WHAT IS EXPECTED: Would you repeat the listing below exactly, with no pictures in it?

Top of SUPPLIED INFORMATION

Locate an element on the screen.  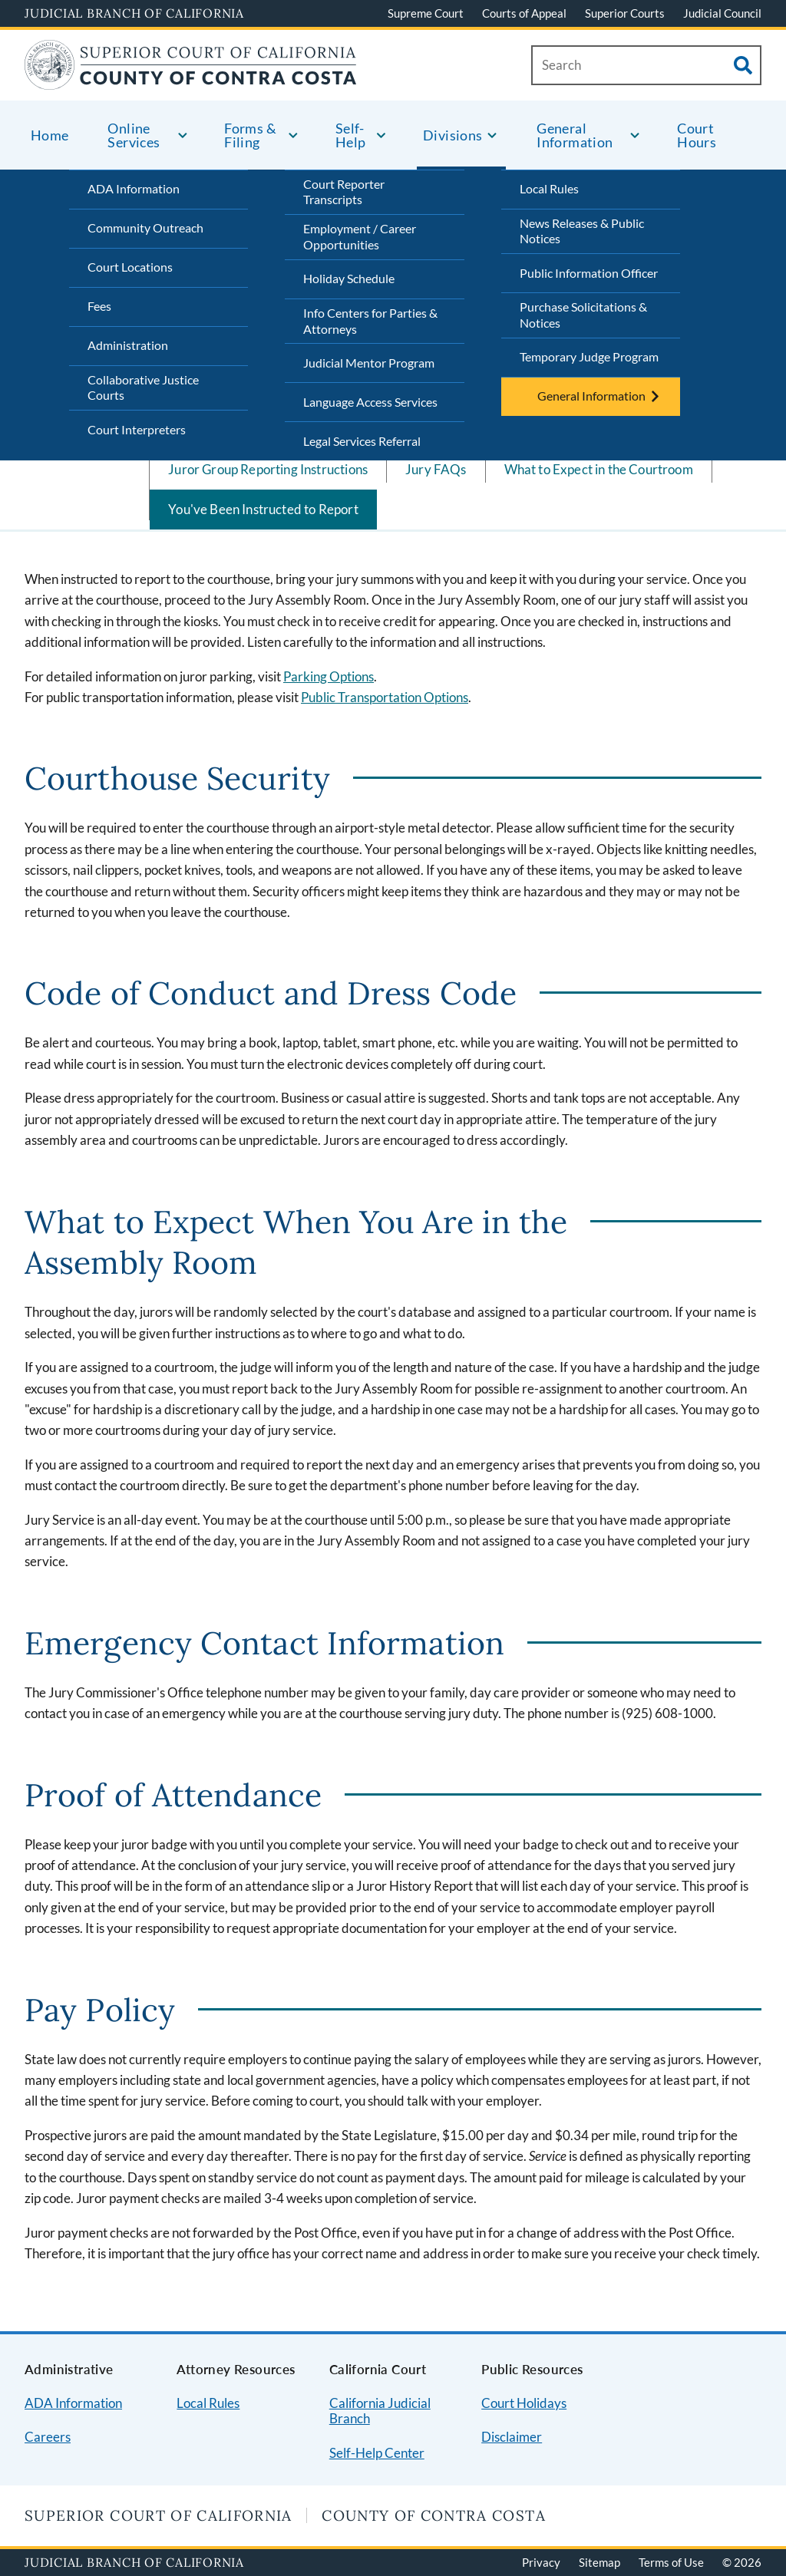
Self-Help Center is located at coordinates (376, 2453).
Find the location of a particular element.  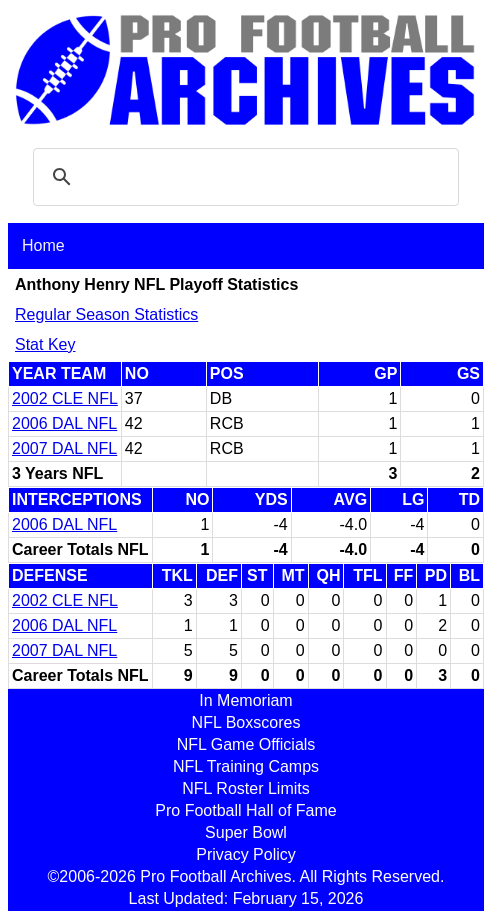

Stat Key is located at coordinates (45, 344).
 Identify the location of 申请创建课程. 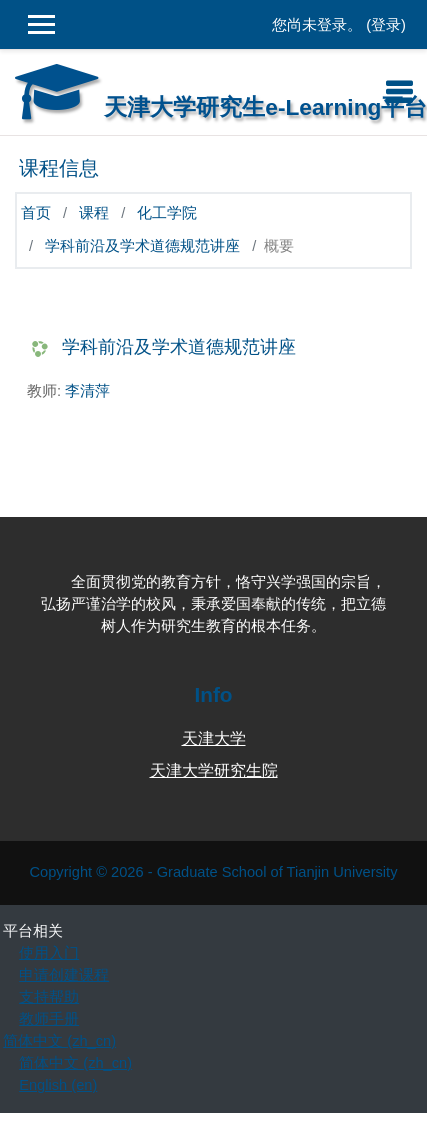
(64, 975).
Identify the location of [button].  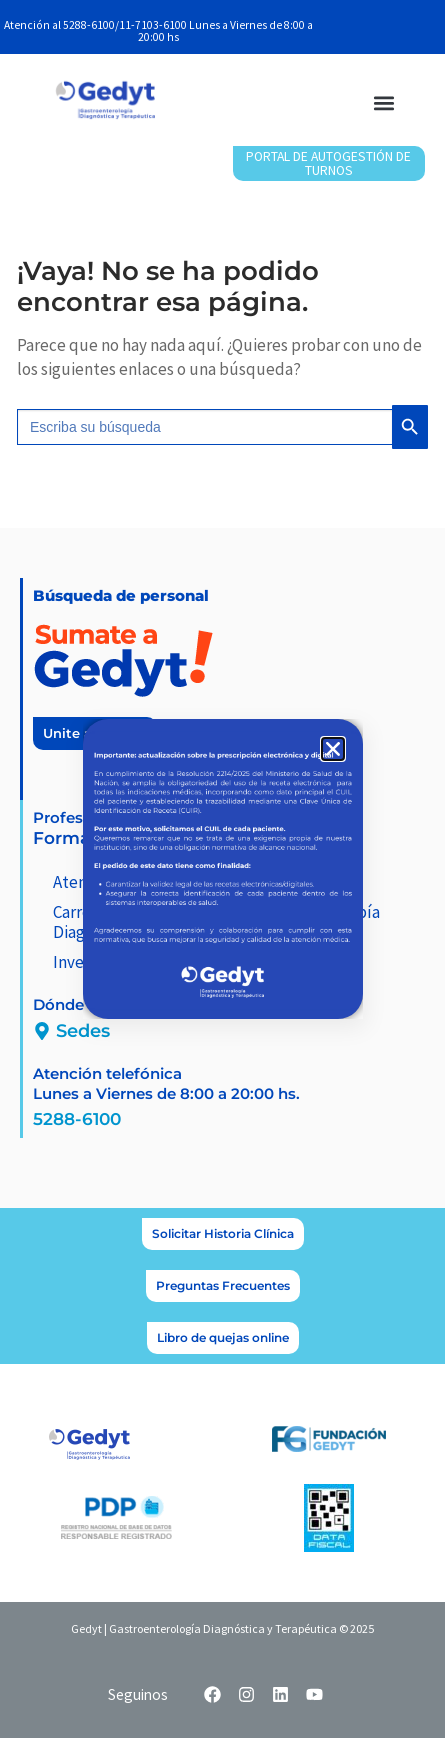
(333, 749).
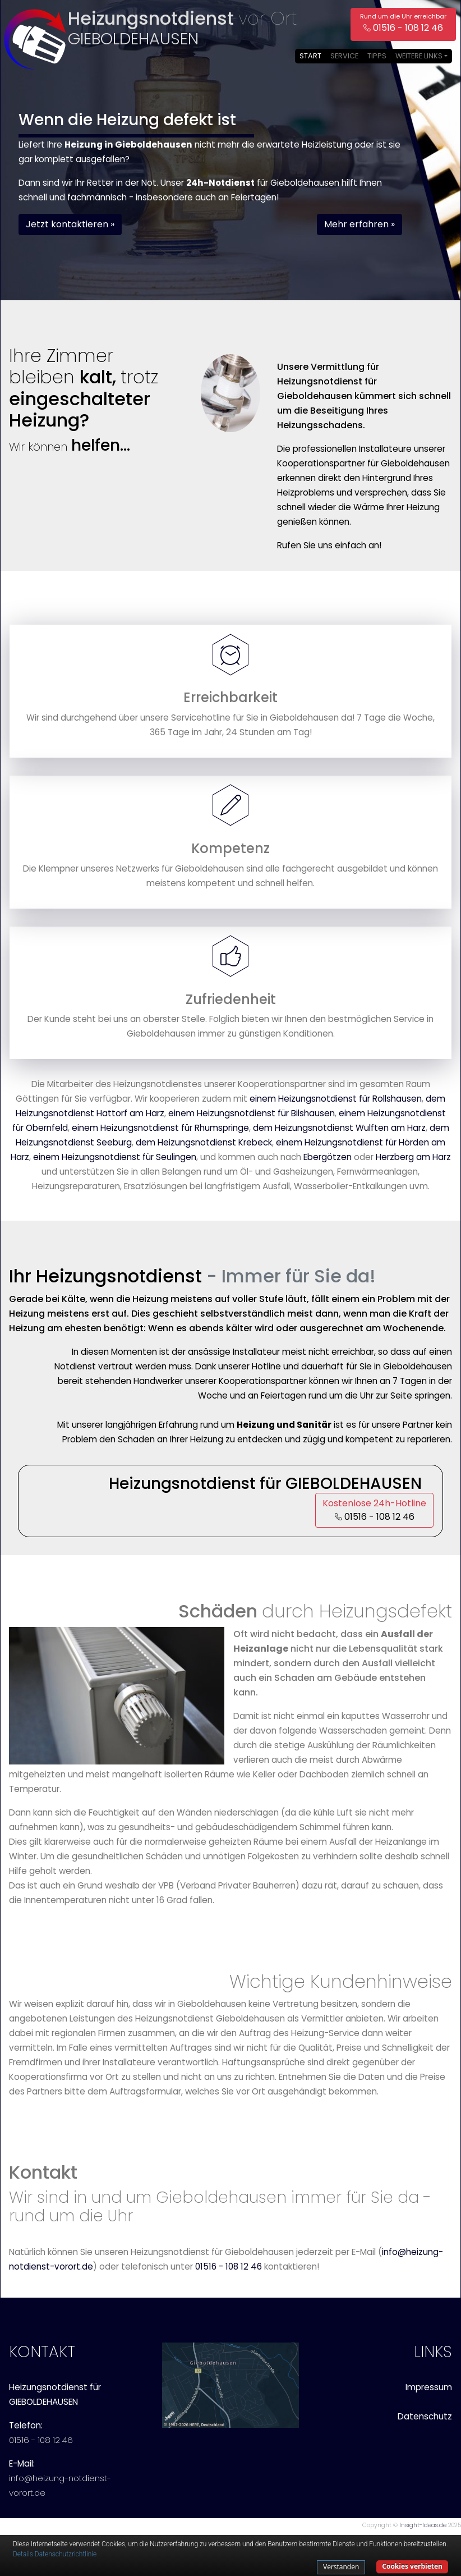 The height and width of the screenshot is (2576, 461). What do you see at coordinates (341, 2567) in the screenshot?
I see `Verstanden` at bounding box center [341, 2567].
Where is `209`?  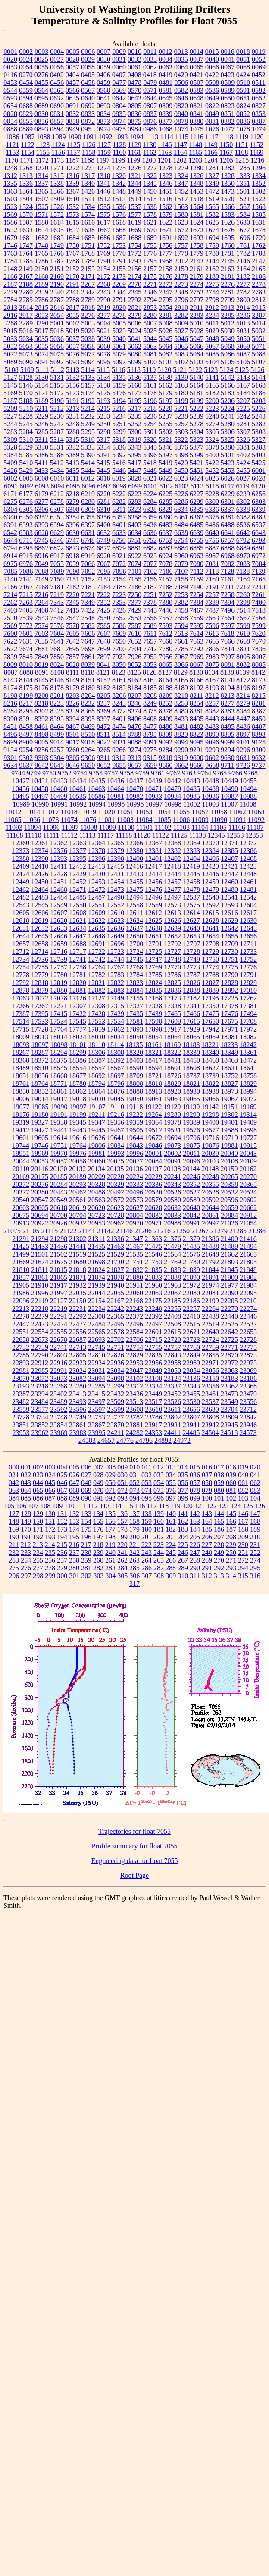
209 is located at coordinates (243, 1537).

Bottom of SUPPLIED INFORMATION

WRITTEN ANSWER:
Locate an element on the screen.  
Self-Help Center is located at coordinates (376, 2453).
Find the location of a particular element.  

Stat Key is located at coordinates (45, 344).
 Identify the location of 申请创建课程. 
(64, 975).
Identify the location of [button].  
(333, 749).
 The height and width of the screenshot is (2576, 461). What do you see at coordinates (341, 2567) in the screenshot?
I see `Verstanden` at bounding box center [341, 2567].
Where is `209`?  
209 is located at coordinates (243, 1537).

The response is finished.